First Gen raised $260 million of five-year convertible bonds in February, while SMIC issued $350 million worth of debts of similar tenor.

The study did not take into account recent corporate bond issuances by the Ayala group.

Two other banks — Bank of the Philippine Islands and Security Bank Corp. — have recently announced plans of a subordinated debt offer, indicating that appetite in the domestic corporate bond market has yet to fizzle out.

Eduardo V. Francisco, president of BDO Capital — one of the country’s most active bond arrangers — noted that banks had to raise more capital to keep pace with rising loan demand and to comply with stricter Basel 2 rules.

"Banks have to strengthen their capital base because that’s part of Basel," Mr. Francisco said.

"Also, our loan growth is coming from a low base because during the Asian crisis corporations were a bit gun-shy. The corporates are now ramping up, doing capex that they have to fund. As corporates increase borrowing, banks also have to raise more capital to cover these assets," he added.

Borrowing from the international capital market is becoming less and less attractive after foreign banks began locking their doors as the global financial crisis escalated.

"It’s going to be harder borrowing offshore because of country-risk issues. We’re relying on our own markets. There’s a lot of liquidity on the peso side," Mr.
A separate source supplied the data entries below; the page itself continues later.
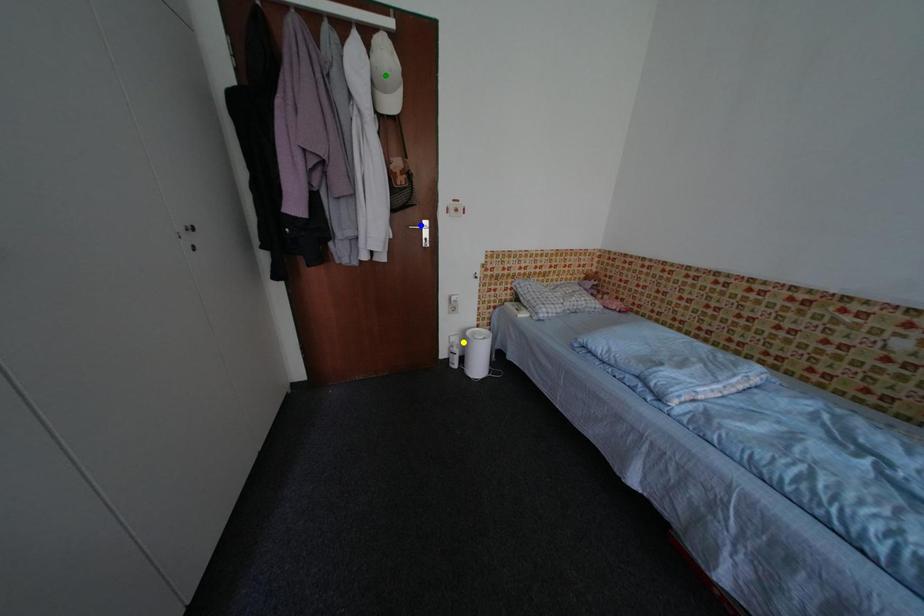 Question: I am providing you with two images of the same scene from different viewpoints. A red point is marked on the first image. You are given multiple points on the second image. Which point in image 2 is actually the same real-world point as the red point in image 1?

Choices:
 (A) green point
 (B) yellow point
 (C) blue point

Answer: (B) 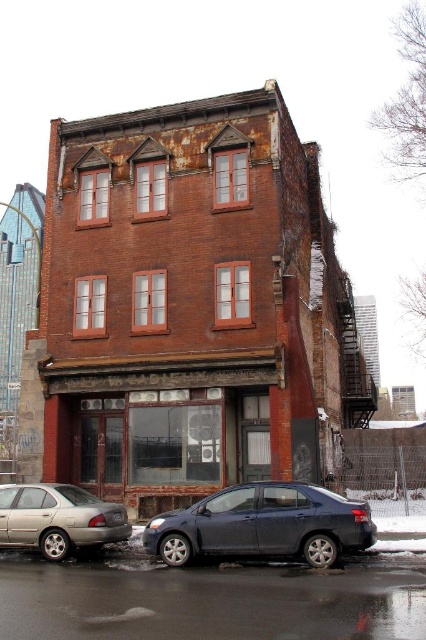 The height and width of the screenshot is (640, 426). What do you see at coordinates (262, 525) in the screenshot?
I see `satin dark blue sedan at lower center` at bounding box center [262, 525].

Is satin dark blue sedan at lower center thinner than silver metallic sedan at lower left?

In fact, satin dark blue sedan at lower center might be wider than silver metallic sedan at lower left.

This screenshot has width=426, height=640. Find the location of `satin dark blue sedan at lower center`. satin dark blue sedan at lower center is located at coordinates (262, 525). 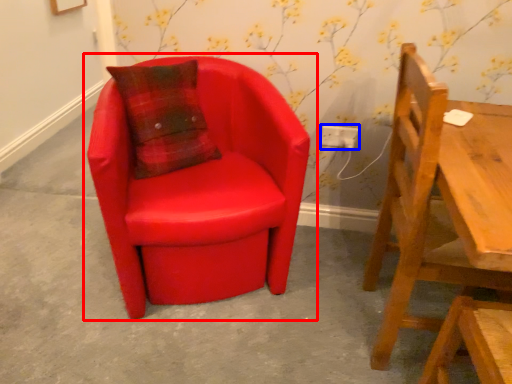 Question: Which of the following is the farthest to the observer, chair (highlighted by a red box) or electric outlet (highlighted by a blue box)?

Choices:
 (A) chair
 (B) electric outlet

Answer: (B) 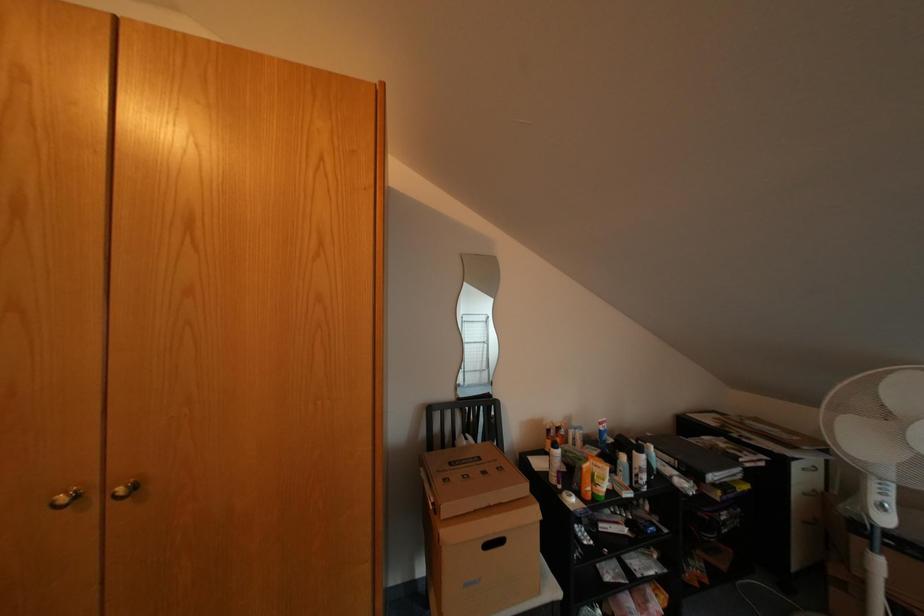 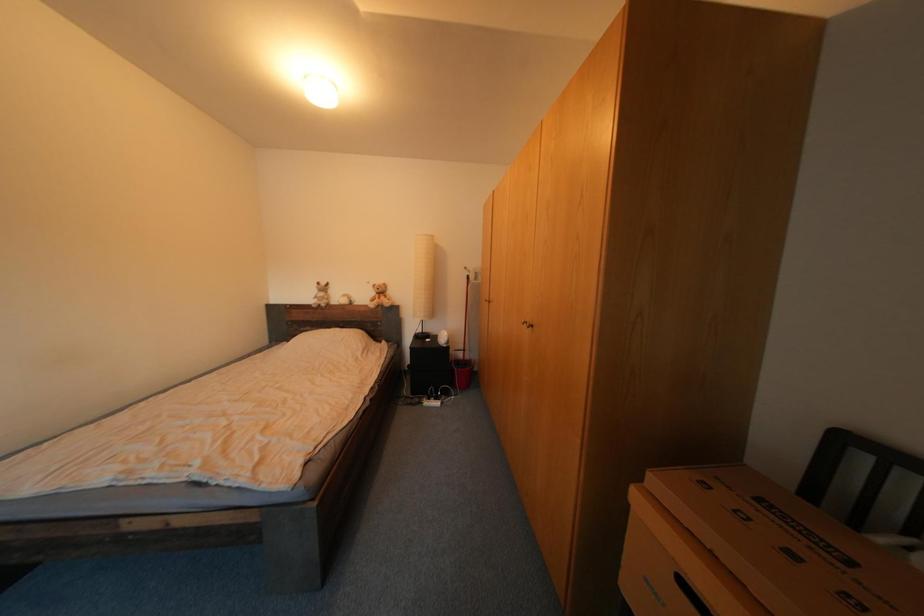 Question: The camera is either moving clockwise (left) or counter-clockwise (right) around the object. The first image is from the beginning of the video and the second image is from the end. Is the camera moving left or right when shooting the video?

Choices:
 (A) Left
 (B) Right

Answer: (B) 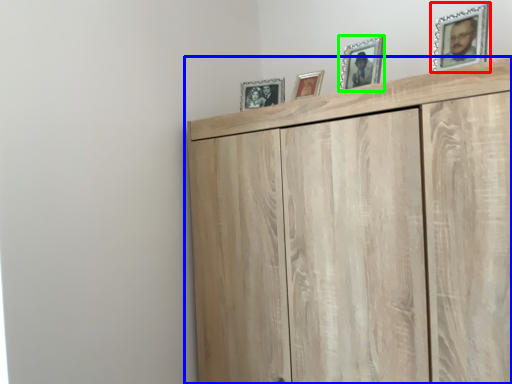 Question: Based on their relative distances, which object is nearer to picture frame (highlighted by a red box)? Choose from cupboard (highlighted by a blue box) and picture frame (highlighted by a green box).

Choices:
 (A) cupboard
 (B) picture frame

Answer: (B) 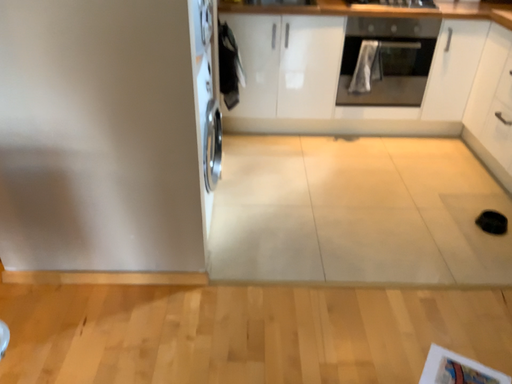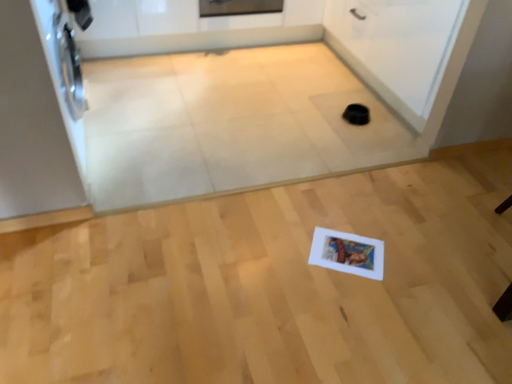 Question: Which way did the camera rotate in the video?

Choices:
 (A) rotated upward
 (B) rotated downward

Answer: (B) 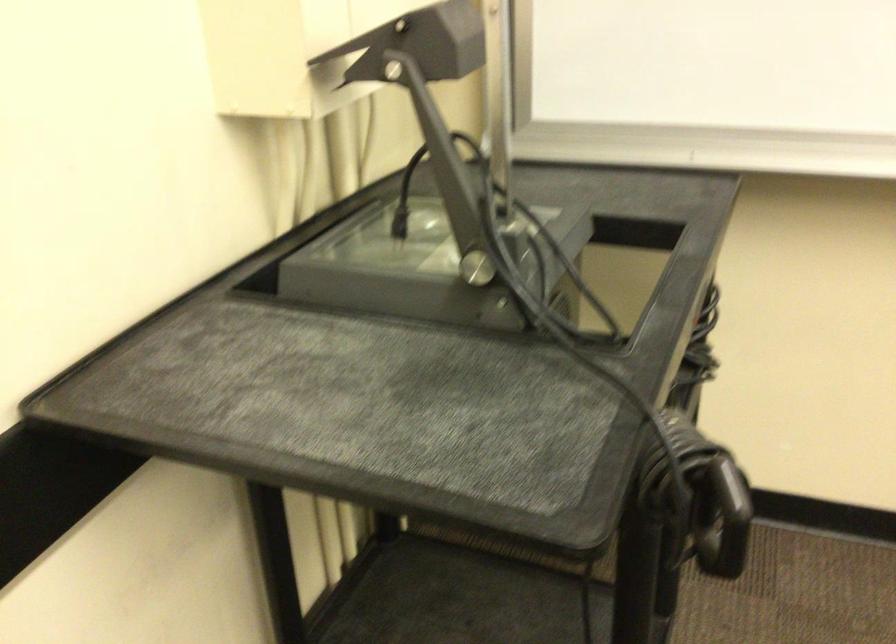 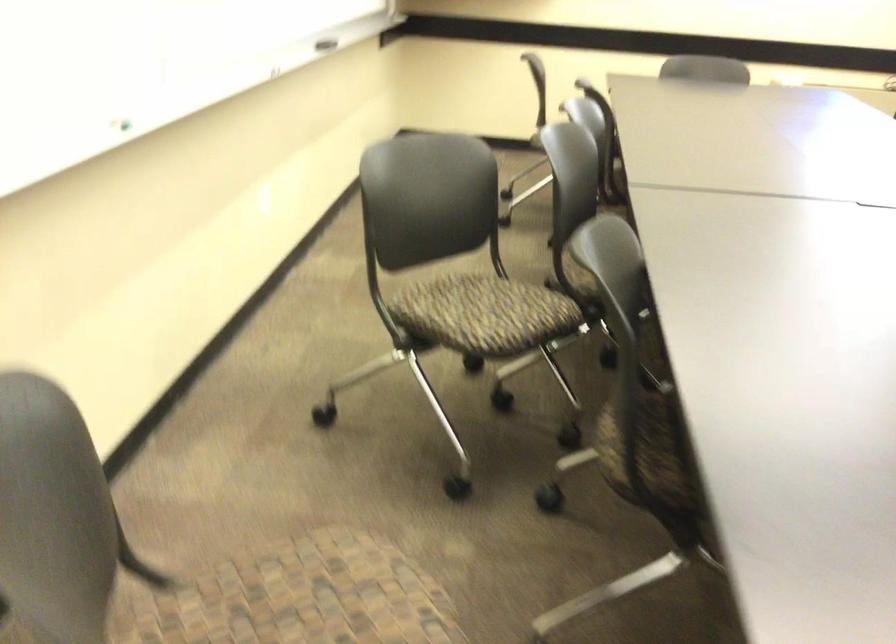 The first image is from the beginning of the video and the second image is from the end. How did the camera likely rotate when shooting the video?

The camera rotated toward right-down. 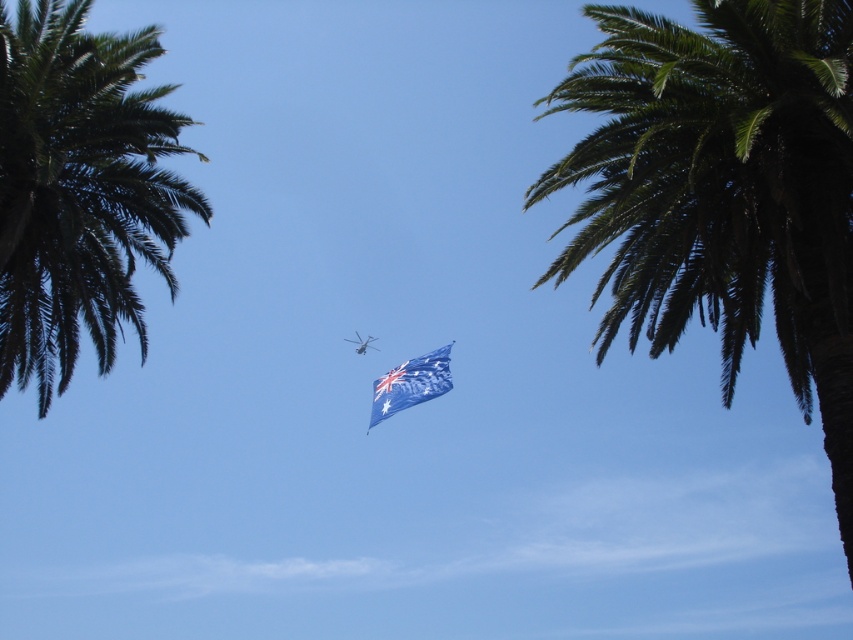 Question: Among these objects, which one is farthest from the camera?

Choices:
 (A) blue fabric flag at center
 (B) green leafy palm tree at left
 (C) metallic silver helicopter at center
 (D) green leafy palm tree at upper right

Answer: (C)

Question: Among these points, which one is farthest from the camera?

Choices:
 (A) click(45, 154)
 (B) click(433, 376)
 (C) click(364, 337)

Answer: (C)

Question: Among these objects, which one is nearest to the camera?

Choices:
 (A) green leafy palm tree at upper right
 (B) metallic silver helicopter at center
 (C) green leafy palm tree at left
 (D) blue fabric flag at center

Answer: (A)

Question: Is green leafy palm tree at left to the right of metallic silver helicopter at center from the viewer's perspective?

Choices:
 (A) yes
 (B) no

Answer: (B)

Question: Is green leafy palm tree at upper right below green leafy palm tree at left?

Choices:
 (A) no
 (B) yes

Answer: (A)

Question: Is green leafy palm tree at upper right wider than green leafy palm tree at left?

Choices:
 (A) no
 (B) yes

Answer: (B) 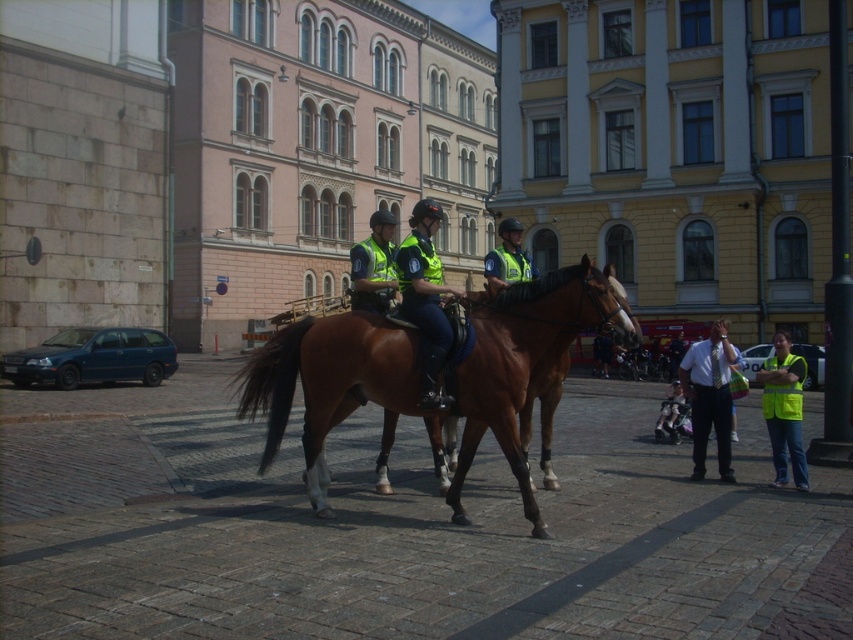 You are a pedestrian standing in the city square and want to cross the street. There are two police officers nearby. One is wearing a high visibility yellow vest at lower right, and the other is in a reflective blue uniform at center. The distance between them is 4.02 meters. If you need to ask for directions, which officer should you approach to minimize the distance you have to walk?

To minimize the distance you have to walk, you should approach the officer in the reflective blue uniform at center since they are closer to your current position in the city square compared to the high visibility yellow vest at lower right, which is 4.02 meters away from them.

From the picture: You are a pedestrian in the city square and want to cross the street safely. Which police officer should you look towards first, the one wearing the high visibility yellow vest at lower right or the reflective blue uniform at center?

You should look towards the reflective blue uniform at center first because the high visibility yellow vest at lower right is shorter than the reflective blue uniform at center, making the officer in the reflective blue uniform more visible from a distance.

You are a tourist standing in the city square and want to take a photo of the brown glossy horse at center and the neon yellow vest at lower right. Which object should you focus on first if you want both to be in clear focus?

The brown glossy horse at center is closer to the viewer than the neon yellow vest at lower right. To ensure both are in clear focus, you should focus on the brown glossy horse at center first since it is closer, and the neon yellow vest at lower right will be in focus as it is further away but within the depth of field. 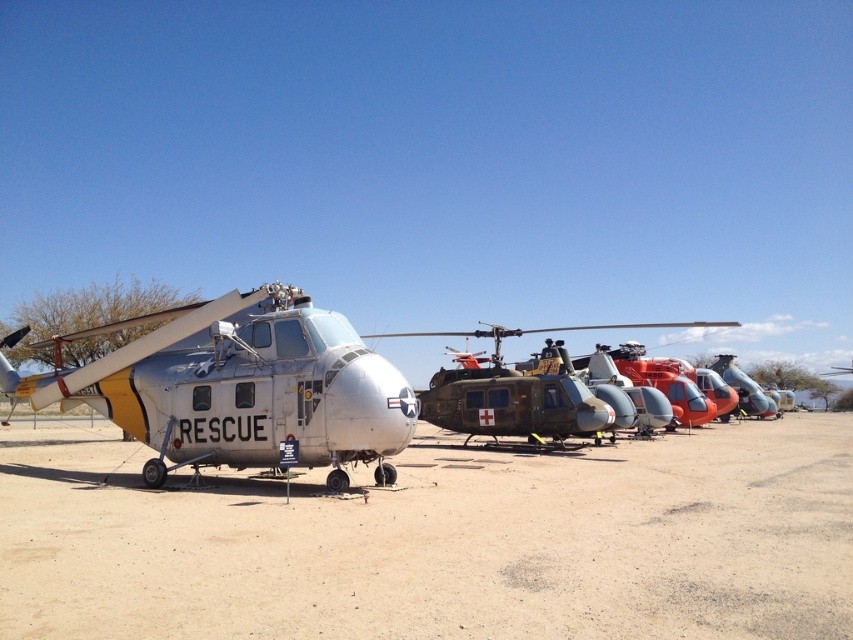 You are standing at the edge of the dirt field at center and want to walk to the metallic green helicopter at center. Which direction should you head towards?

Since the dirt field at center is to the left of the metallic green helicopter at center, you should head towards the right to reach the metallic green helicopter at center.

You are a pilot standing near the silver metallic helicopter at center and the metallic green helicopter at center. You want to walk directly to the nearest helicopter that is closer to you. Which helicopter should you choose?

You should choose the silver metallic helicopter at center because it is closer to you than the metallic green helicopter at center. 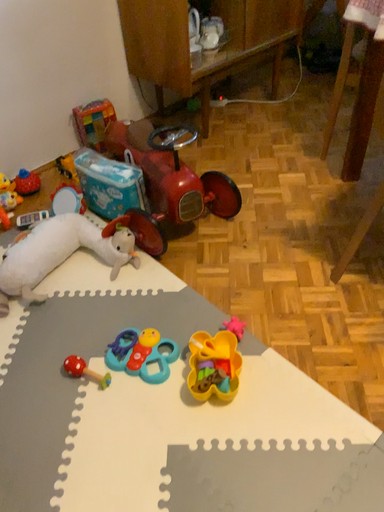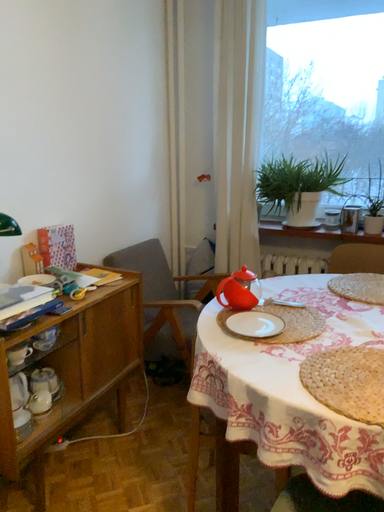 Question: How did the camera likely rotate when shooting the video?

Choices:
 (A) rotated downward
 (B) rotated upward

Answer: (B) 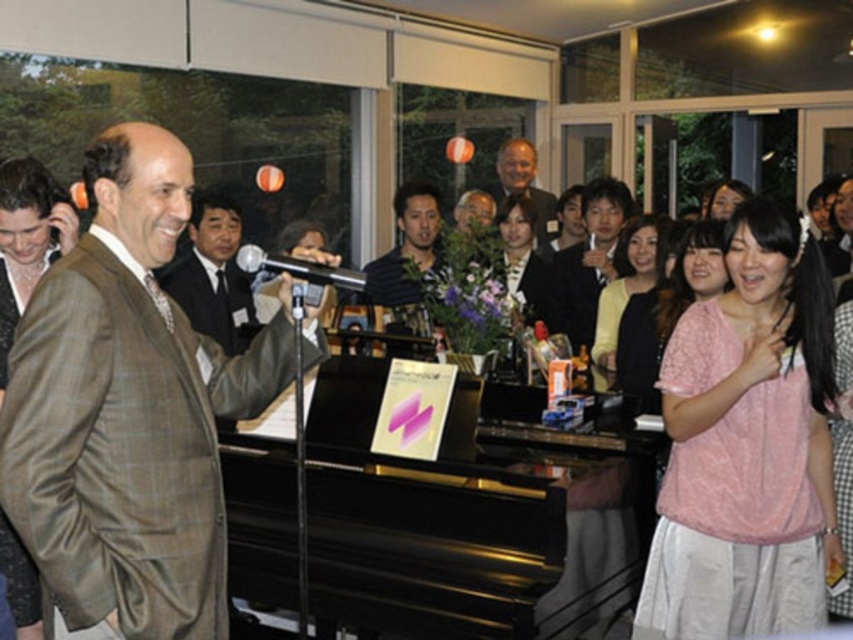 Does brown checkered suit at left appear on the right side of pink textured blouse at lower right?

In fact, brown checkered suit at left is to the left of pink textured blouse at lower right.

Is brown checkered suit at left in front of pink textured blouse at lower right?

That is True.

Is point (260, 404) positioned after point (695, 266)?

No, it is in front of (695, 266).

Identify the location of brown checkered suit at left. (128, 410).

In the scene shown: Is pink lace blouse at center positioned in front of dark brown suit at center?

Yes, it is in front of dark brown suit at center.

Between point (827, 563) and point (178, 296), which one is positioned in front?

Positioned in front is point (827, 563).

Between point (640, 605) and point (253, 323), which one is positioned in front?

Point (640, 605)

Where is `pink lace blouse at center`? The width and height of the screenshot is (853, 640). pink lace blouse at center is located at coordinates (747, 445).

Is dark brown suit at center shorter than silver metallic microphone at center?

Incorrect, dark brown suit at center's height does not fall short of silver metallic microphone at center's.

Looking at this image, can you confirm if dark brown suit at center is taller than silver metallic microphone at center?

Indeed, dark brown suit at center has a greater height compared to silver metallic microphone at center.

Who is more distant from viewer, (198, 253) or (288, 268)?

The point (198, 253) is more distant.

Where is `dark brown suit at center`? This screenshot has width=853, height=640. dark brown suit at center is located at coordinates (212, 273).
Francisco pointed out.

The same ADB report said Asia’s local currency bond markets have shown resilience to the global credit turmoil and can be a key source of funds for governments looking to finance expansionary fiscal policies to offset an anticipated economic slump.

"Domestic borrowing is likely to increase as funding becomes harder to access on the foreign market," Jong-Wha Lee, head of ADB’s office of regional economic integration, said in a statement.